Description: From the EPA’s release of the toxic chemicals data to the FCC’s current net neutrality debate, transparency/disclosure can be an important regulatory strategy. In 2015, what is the role of open data in regulatory efforts? How does/should the media and the public participate in rule design? What about in enforcement? Can modern digital services at regulatory agencies improve compliance and/or lower costs? What role does choice design and simplicity play? Are there areas (environmental, safety, labor, financial markets, etc.) where regulatory modernization has outsized benefits or risks? How close are we to what Tim O’Reilly calls “algorithmic regulation”?

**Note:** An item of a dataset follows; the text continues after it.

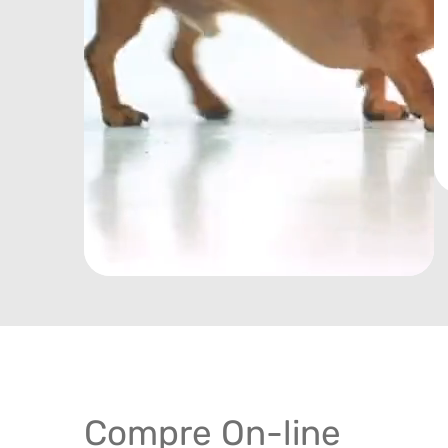
Compre On-line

Anti-discrimination is a focus for some regulatory agencies. As the White House Big Data Report highlighted, data will transform the way we live and work, and will alter the relationships between government, citizens, businesses, and consumers. That also includes the potential for data-driven discrimination in areas like education, housing, and employment. How should the federal government, and especially anti-discrimination agencies, respond? What are the potential market, technology, and legislative/regulatory solutions? How do government agencies build capacity and expertise in a time of tight budgets and extremely competitive labor markets for data scientists and tech talent?